===== ENTRIES PROVIDED

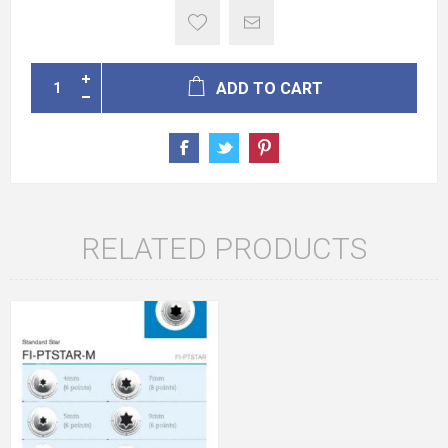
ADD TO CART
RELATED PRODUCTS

==========
===== ENTRIES PROVIDED

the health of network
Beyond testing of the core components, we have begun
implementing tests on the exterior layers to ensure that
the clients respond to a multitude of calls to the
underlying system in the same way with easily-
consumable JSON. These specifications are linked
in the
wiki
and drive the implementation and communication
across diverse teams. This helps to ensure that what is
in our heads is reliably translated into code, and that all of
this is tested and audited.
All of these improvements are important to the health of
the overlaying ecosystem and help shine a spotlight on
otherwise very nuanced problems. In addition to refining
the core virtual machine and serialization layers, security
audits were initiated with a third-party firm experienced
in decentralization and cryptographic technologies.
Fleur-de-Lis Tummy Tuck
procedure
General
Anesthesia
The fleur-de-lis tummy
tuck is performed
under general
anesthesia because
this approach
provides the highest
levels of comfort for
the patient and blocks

==========
===== ENTRIES PROVIDED

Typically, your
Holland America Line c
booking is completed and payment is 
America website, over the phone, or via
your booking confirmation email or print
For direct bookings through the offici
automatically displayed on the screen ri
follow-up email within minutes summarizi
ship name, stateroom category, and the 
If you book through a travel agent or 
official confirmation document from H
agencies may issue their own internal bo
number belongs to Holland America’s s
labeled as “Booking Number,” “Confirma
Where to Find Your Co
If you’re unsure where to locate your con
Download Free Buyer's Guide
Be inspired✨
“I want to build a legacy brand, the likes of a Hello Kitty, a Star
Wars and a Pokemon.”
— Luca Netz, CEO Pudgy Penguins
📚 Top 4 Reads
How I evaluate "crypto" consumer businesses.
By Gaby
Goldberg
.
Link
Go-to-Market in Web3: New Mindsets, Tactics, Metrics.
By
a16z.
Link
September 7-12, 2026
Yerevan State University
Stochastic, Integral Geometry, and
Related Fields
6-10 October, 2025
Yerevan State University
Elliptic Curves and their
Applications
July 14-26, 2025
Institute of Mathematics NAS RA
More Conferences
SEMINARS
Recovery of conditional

==========

▶ _AIM OF THE EXERCISE_:
One stretch of the lines above is wanted, from the line that contains "All of these" through the line that contains "provides the highest". Output it exactly.

▶ _ANSWER TO THIS EXERCISE_:
All of these improvements are important to the health of
the overlaying ecosystem and help shine a spotlight on
otherwise very nuanced problems. In addition to refining
the core virtual machine and serialization layers, security
audits were initiated with a third-party firm experienced
in decentralization and cryptographic technologies.
Fleur-de-Lis Tummy Tuck
procedure
General
Anesthesia
The fleur-de-lis tummy
tuck is performed
under general
anesthesia because
this approach
provides the highest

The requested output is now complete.